# I quit my job!



## tthonglor (Jan 24, 2008)

THIS IS A LONG RANT!!! lol so be prepaired!!! hahahah

hhahah soo i finally quit my job!!! i worked at a day spa here in the city .. everyone thinks it was "an upscale" day spa.. and its on the other side of town "the rich side"... hahah yea right..the richer they are ..the cheaper.. hahah.. no offense to u guys who have money who like to share..

so i worked there ever since i finished school.. at the time it WAS my dream job.. i mean to come out of school and start working for a day spa that is well known in the city is GREAT.. so it was a good run... until a couple of months ago..

well during the summer its crazy busy.. so no one really has time to breath down ur neck.. so i never got bothered.. i do a great job im very particular in the work that i do and my clients love me.

the problem started when we got a new manager.. she used to be a teacher.. so shes really strict.. ..

i hated school.. and i hate that teacher role.. where they think they can tell u what to do.. i forget that word.. whatever..

so the problem was.. i wore off white to work one day.. its wool.. so all wool is never bleach white.. its off white.. but to me its white.. i got reemed out for it.. shes like Tina THAT IS NOT A WHITE SHIRT.. i looked down.. and i was like. its not?? to me it looks white.. shes match it up to ur uniform and if its not the same colour u cant wear it.. well i leave my lab jacket at work..

the nex day..apparently i did the same thing.. but i was positive the shirt was white.. nope it was cream and she was like well im just goin to have to send u home.. well luckly for me i only had a few clients and i was alreayd done.. so me in a happy face.. "oh well.. im done im already goin home" lol in YO FACE!! to me if ur gonna yell at me for wearing off white.. obviously u dont need my services ne more.. maybe im colour blind i dont know.. but to me.. THEY LOOKED WHITE! lol

a couple weeks later. i was grabbing a coffee while a client was filling out her client card.. she came in a lil late and it was 9:02.. they say if we dont pick up our clients at 9 we get docked for that hour.. ..

what am i gonna do if shes filling out her card.. make her rush and be like oh well sorry u cant get comfy my boss is a control freak.. and im a coffee person.. i got a lil lecture for not paying attention to my cliet and grabbing a coffee instead..

them being who they are.. they dont wanan listen to ur side of the story.. its their way because they are old and so wise..

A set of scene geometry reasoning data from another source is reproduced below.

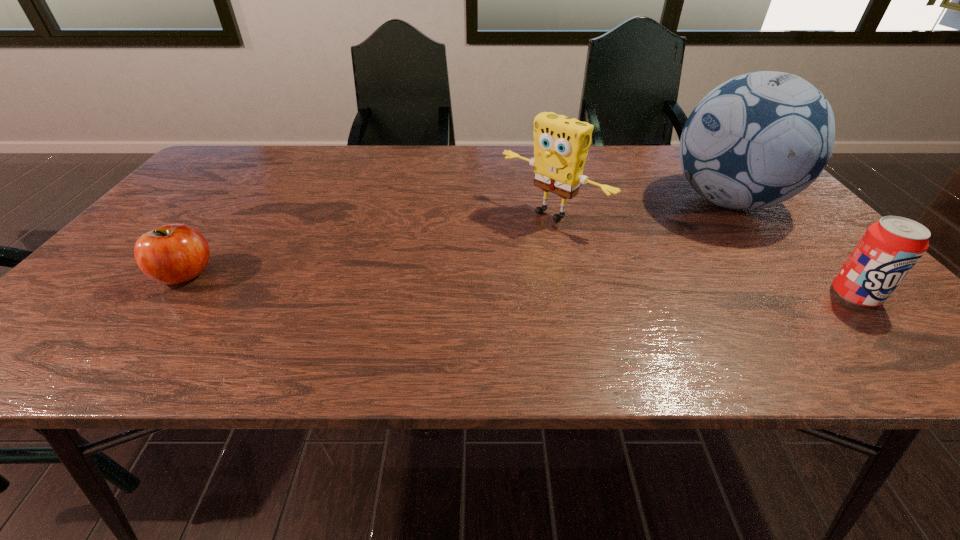 Where is `free spot on the desktop that is between the shortest object and the third tallest object and is positioned on the face of the second object from left to right`? This screenshot has width=960, height=540. free spot on the desktop that is between the shortest object and the third tallest object and is positioned on the face of the second object from left to right is located at coordinates (462, 283).

Identify the location of vacant space on the desktop that is between the leftmost object and the third tallest object and is positioned on the side with brand of the soccer ball. Image resolution: width=960 pixels, height=540 pixels. (508, 285). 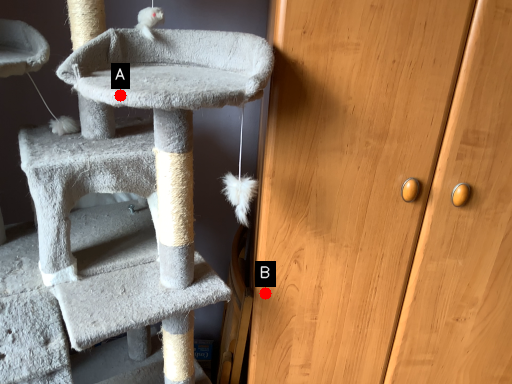 Question: Two points are circled on the image, labeled by A and B beside each circle. Which point is closer to the camera?

Choices:
 (A) A is closer
 (B) B is closer

Answer: (A) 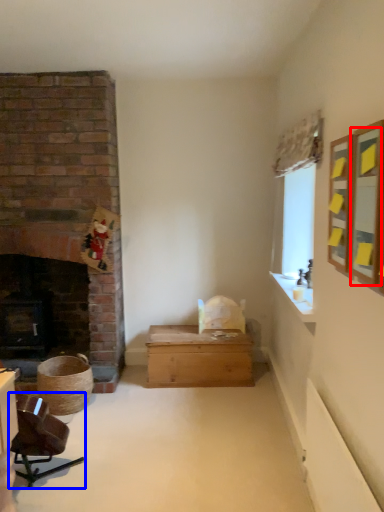 Question: Among these objects, which one is nearest to the camera, mirror (highlighted by a red box) or chair (highlighted by a blue box)?

Choices:
 (A) mirror
 (B) chair

Answer: (A)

after that. i just said EFF it.. i hated working there i hated goin in and dredding am i gonna get yelled at for this.. am i gonna get yelled at becuase a client wanted to talk about sex.. it was either that or the other

im a grown woman and if u dont pay attention to the work that i do and the clients i bring in them im goin someplace else, and im goin to take them with me!!!...so i finally quit.. !!! i was SOOO happy i dont think i have eve felt this much relief in my life i love it!! and to top it off.. one of the girls there was yelling at the receptionist becuase they didnt call her to tell her that they moved her to someone else.. haaha she was like NO I WANT TINA!! hahah I LOVE IT!

well that was about two weeks ago.. i quit without a backup didnt even look for a job.. didnt even try finding the cd with my resume on it.. lol thats how much i hated it.. but i LOVED the girls i worked with! and i miss them soo much but thank god we still keep in touch!

well the other day i heard of another spa closer to home hiring like 5 mins away.. and i had the interview today.. and I NAILED IT!!! hahahah i love it!!! not even halfway during the interview he was like.. i had soo many question to ask u.. i dont even remember! hahah

it was my beauty that turned him speechless!!! lol im a loser i know!!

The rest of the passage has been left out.